#### To do:
Using the data below, set down every line from the one containing "Lehrvideos, Noten und Übungsmaterial" through the one containing "K+T für Heco und Magnat.", inclusive and unchanged. Pictures are to be skipped.

* * *

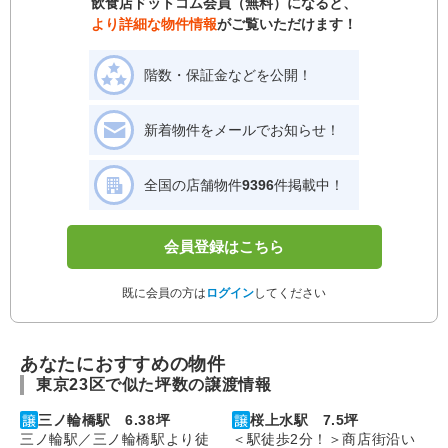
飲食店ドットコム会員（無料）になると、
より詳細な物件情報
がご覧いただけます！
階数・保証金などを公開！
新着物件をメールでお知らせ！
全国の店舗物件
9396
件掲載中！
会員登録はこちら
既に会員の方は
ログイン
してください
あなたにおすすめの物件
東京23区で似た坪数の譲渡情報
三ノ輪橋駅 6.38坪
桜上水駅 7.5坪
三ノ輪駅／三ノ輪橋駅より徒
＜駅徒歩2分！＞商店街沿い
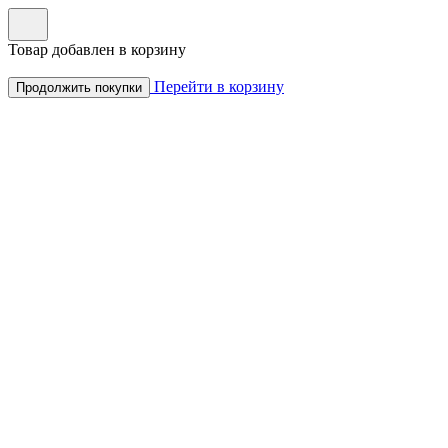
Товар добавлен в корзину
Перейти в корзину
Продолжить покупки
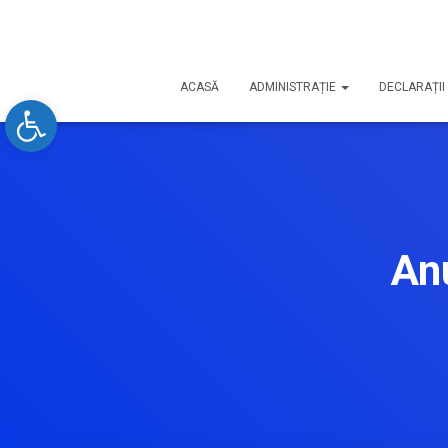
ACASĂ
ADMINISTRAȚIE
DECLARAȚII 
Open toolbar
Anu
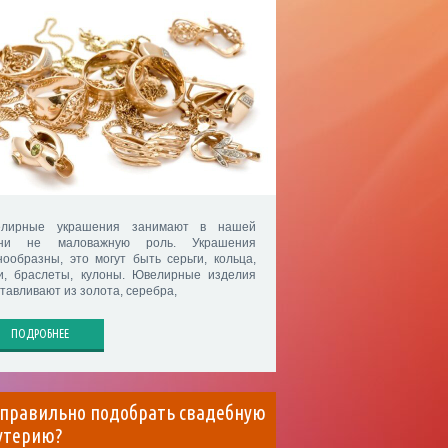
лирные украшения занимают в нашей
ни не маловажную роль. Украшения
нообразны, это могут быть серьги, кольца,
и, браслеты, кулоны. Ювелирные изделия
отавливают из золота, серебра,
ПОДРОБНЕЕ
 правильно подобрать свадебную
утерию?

* * *

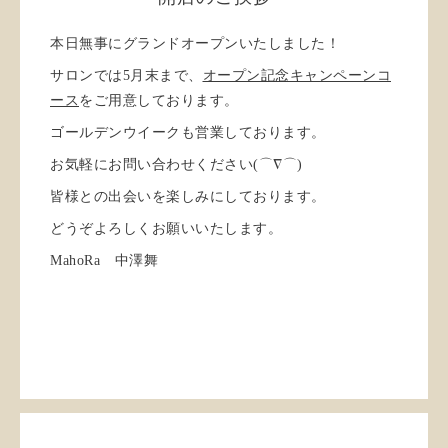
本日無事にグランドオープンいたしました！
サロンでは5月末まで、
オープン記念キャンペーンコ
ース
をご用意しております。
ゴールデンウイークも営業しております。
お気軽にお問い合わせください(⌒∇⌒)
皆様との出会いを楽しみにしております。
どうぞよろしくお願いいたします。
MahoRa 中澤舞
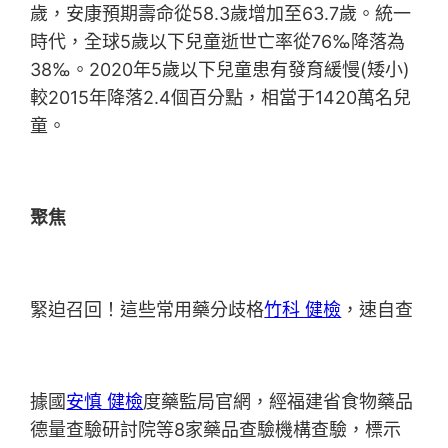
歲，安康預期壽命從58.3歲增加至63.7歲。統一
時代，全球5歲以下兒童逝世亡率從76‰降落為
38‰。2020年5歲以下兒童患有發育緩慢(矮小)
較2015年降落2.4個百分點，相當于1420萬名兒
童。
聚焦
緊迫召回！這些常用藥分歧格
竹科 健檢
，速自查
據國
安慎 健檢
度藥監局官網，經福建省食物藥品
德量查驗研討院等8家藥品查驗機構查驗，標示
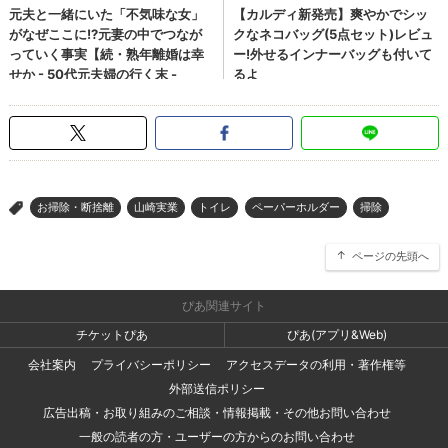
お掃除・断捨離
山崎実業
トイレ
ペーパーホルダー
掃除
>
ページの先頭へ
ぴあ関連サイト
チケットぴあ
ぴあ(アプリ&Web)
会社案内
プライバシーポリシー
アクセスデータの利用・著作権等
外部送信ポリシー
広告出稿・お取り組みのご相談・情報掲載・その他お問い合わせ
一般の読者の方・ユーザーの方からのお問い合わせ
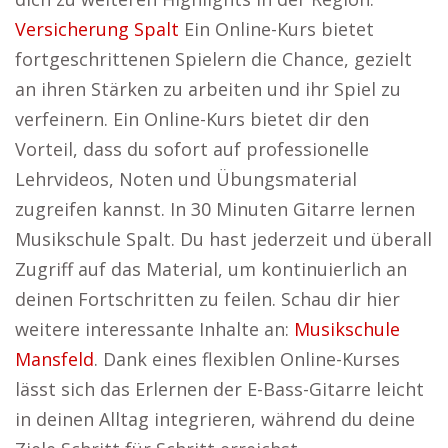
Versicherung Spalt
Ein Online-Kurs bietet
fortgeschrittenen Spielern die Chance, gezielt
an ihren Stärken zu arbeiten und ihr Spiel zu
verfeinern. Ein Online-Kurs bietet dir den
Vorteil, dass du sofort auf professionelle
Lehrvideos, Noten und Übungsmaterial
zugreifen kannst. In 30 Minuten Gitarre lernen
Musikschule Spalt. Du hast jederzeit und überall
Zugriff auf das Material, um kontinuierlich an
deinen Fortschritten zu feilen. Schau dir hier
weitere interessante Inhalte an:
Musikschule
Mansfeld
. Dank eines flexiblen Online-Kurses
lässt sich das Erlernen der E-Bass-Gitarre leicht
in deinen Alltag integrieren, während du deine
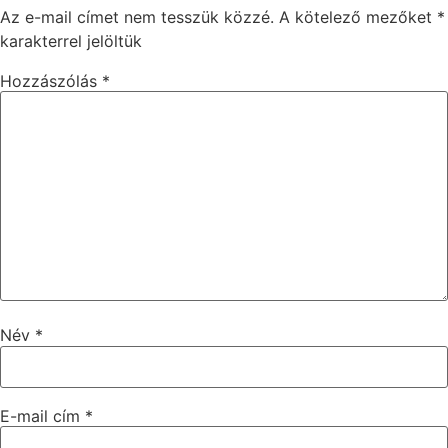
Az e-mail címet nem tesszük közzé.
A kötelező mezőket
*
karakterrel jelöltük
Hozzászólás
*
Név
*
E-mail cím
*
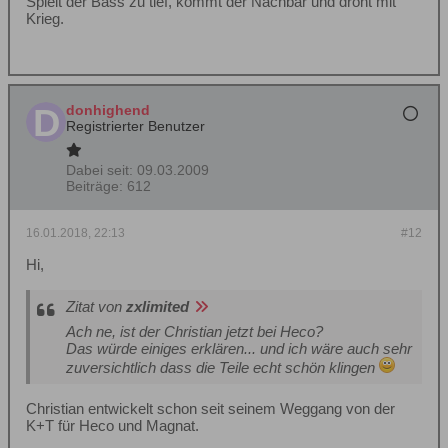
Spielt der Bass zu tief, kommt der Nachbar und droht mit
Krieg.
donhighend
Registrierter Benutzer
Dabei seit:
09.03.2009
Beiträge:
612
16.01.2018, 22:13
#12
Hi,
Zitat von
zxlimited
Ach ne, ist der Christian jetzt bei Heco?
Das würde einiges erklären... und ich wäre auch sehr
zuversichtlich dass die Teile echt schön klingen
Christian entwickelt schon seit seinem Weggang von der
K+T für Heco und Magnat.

* * *

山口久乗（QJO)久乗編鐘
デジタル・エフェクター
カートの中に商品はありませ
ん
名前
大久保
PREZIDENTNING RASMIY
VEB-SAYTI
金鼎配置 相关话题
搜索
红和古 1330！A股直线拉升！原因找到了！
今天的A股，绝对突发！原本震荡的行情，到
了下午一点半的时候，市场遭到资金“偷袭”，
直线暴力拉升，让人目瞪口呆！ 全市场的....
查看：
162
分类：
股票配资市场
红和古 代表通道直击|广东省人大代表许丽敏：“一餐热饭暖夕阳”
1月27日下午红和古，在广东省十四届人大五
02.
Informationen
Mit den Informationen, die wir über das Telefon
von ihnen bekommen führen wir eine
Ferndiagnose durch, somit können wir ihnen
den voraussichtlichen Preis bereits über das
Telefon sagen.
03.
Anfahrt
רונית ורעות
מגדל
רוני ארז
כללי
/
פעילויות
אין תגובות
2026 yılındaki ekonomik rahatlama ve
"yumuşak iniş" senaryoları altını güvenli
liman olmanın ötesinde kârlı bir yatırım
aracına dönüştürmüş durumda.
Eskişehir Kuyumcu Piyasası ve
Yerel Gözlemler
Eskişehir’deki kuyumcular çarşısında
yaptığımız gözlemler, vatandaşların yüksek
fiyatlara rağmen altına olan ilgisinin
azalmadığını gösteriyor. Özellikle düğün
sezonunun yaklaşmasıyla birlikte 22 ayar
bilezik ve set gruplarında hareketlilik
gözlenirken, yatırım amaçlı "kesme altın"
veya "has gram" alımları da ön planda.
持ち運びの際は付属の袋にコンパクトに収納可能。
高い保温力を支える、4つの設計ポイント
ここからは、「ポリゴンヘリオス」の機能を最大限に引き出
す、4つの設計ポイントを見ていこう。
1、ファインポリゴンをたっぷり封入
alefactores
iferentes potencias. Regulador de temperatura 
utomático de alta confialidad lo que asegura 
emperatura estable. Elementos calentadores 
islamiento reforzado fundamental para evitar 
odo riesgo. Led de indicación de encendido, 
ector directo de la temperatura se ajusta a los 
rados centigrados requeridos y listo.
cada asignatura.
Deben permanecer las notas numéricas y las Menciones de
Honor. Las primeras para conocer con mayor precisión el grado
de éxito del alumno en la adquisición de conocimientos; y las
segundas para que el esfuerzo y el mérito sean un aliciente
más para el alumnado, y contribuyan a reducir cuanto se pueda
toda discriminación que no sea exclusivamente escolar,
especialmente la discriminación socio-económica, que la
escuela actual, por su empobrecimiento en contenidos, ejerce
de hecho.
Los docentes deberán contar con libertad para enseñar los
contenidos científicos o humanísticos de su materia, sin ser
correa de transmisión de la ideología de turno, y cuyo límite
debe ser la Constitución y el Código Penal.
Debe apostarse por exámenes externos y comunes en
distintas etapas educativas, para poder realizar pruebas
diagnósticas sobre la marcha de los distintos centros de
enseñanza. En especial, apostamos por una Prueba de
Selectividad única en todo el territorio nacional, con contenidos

* * *

#### Answer below:
Lehrvideos, Noten und Übungsmaterial
zugreifen kannst. In 30 Minuten Gitarre lernen
Musikschule Spalt. Du hast jederzeit und überall
Zugriff auf das Material, um kontinuierlich an
deinen Fortschritten zu feilen. Schau dir hier
weitere interessante Inhalte an:
Musikschule
Mansfeld
. Dank eines flexiblen Online-Kurses
lässt sich das Erlernen der E-Bass-Gitarre leicht
in deinen Alltag integrieren, während du deine
Az e-mail címet nem tesszük közzé.
A kötelező mezőket
*
karakterrel jelöltük
Hozzászólás
*
Név
*
E-mail cím
*
Spielt der Bass zu tief, kommt der Nachbar und droht mit
Krieg.
donhighend
Registrierter Benutzer
Dabei seit:
09.03.2009
Beiträge:
612
16.01.2018, 22:13
#12
Hi,
Zitat von
zxlimited
Ach ne, ist der Christian jetzt bei Heco?
Das würde einiges erklären... und ich wäre auch sehr
zuversichtlich dass die Teile echt schön klingen
Christian entwickelt schon seit seinem Weggang von der
K+T für Heco und Magnat.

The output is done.